E.6.1 Karakteristik Foto Jurnalistik
Menurut Frank P.Hoy dalam buku “Photo Journalism The Visual
Approach” (Kobre, 2000: 24) ada delapan karakteristik dalam jurnalistik
yaitu:
1. Foto jurnalistik adalah komunikasi melalui foto. Komunikasi berupa
pesan visual dari pandangan fotografer terhadap suatu subjek, tetapi
pesan yang disampaikan bukan merupakan expresi pribadi.
2. Medium foto jurnalistik berupa media cetak wires services, surat kabar
majalah,. Dalam perkembangannya sekarang ini medium foto
16
jurnalistik meluas ke internet, telrevisi dan medium lain di luar
medium cetak.
3. Foto jurnalistik adalah kegiatan melaporkan berita.
4. Foto jurnalistik adalah perpaduan anatara foto dan teks foto.
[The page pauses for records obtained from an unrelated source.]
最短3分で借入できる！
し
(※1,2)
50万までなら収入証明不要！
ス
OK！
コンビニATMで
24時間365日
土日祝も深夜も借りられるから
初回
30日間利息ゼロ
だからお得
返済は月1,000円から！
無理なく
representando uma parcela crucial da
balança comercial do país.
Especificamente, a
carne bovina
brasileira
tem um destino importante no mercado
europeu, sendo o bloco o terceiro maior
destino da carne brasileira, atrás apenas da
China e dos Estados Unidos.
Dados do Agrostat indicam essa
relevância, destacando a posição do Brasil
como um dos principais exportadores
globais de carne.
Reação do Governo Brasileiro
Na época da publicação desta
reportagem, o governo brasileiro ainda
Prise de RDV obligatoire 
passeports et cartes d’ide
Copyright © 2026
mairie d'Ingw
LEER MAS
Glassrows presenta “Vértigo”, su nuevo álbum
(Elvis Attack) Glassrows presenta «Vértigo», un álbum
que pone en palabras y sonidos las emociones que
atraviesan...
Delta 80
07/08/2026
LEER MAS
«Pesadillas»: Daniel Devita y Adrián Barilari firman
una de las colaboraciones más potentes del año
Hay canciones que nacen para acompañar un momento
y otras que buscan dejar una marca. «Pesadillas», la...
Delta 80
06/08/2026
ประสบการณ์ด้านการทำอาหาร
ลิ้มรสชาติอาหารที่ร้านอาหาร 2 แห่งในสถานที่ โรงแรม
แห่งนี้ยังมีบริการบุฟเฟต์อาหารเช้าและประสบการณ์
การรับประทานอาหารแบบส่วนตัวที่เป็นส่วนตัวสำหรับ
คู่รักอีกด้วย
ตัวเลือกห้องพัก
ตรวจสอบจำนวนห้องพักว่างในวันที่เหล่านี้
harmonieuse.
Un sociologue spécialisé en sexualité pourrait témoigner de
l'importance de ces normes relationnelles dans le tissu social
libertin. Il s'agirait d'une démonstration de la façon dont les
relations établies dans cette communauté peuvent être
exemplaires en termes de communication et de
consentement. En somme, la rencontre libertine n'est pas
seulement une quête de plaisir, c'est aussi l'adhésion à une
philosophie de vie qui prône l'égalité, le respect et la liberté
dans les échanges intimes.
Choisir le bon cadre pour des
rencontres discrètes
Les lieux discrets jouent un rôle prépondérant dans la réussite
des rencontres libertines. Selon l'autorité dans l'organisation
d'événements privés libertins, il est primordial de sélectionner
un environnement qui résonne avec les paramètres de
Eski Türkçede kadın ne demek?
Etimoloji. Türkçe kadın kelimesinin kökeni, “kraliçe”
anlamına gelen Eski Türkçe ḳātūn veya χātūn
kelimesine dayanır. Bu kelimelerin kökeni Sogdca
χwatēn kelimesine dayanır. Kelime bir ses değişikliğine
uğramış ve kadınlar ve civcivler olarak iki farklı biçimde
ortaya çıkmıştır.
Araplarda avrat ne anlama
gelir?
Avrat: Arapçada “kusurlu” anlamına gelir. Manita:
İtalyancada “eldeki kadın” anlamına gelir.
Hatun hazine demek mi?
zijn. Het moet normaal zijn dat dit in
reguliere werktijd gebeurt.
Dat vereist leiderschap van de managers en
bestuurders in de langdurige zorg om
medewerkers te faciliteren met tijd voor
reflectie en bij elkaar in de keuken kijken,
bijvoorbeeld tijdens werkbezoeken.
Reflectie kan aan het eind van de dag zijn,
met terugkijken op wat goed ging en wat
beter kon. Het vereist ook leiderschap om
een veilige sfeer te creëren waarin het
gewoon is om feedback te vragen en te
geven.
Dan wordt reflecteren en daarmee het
5. Foto jurnalistik berhubungan dengan manusia. Pewarta foto harus
mempunyai ketertarikan terhadap manusia dan permasalahannya.
6. Foto jurnalistik adalah komunikasi dengan orang banyak, pesan yang
disampaikan harus tepat dan dimengerti diberbagai kalangan.
7. Foto jurnalistik merupakan hasil kerja editor foto. Foto editor yang
baik mempresentasikan foto jurnalistik yang dihasilkan pewarta foto
menjadi lebih efektif dengan mengedit, mengkroping sebelum
dipublikasikan.
8. Tujuan foto jurnalistik adalah menyampaikan informasi kepada public,
sesuai amandemen kebebasan berbicara kebebasan pers.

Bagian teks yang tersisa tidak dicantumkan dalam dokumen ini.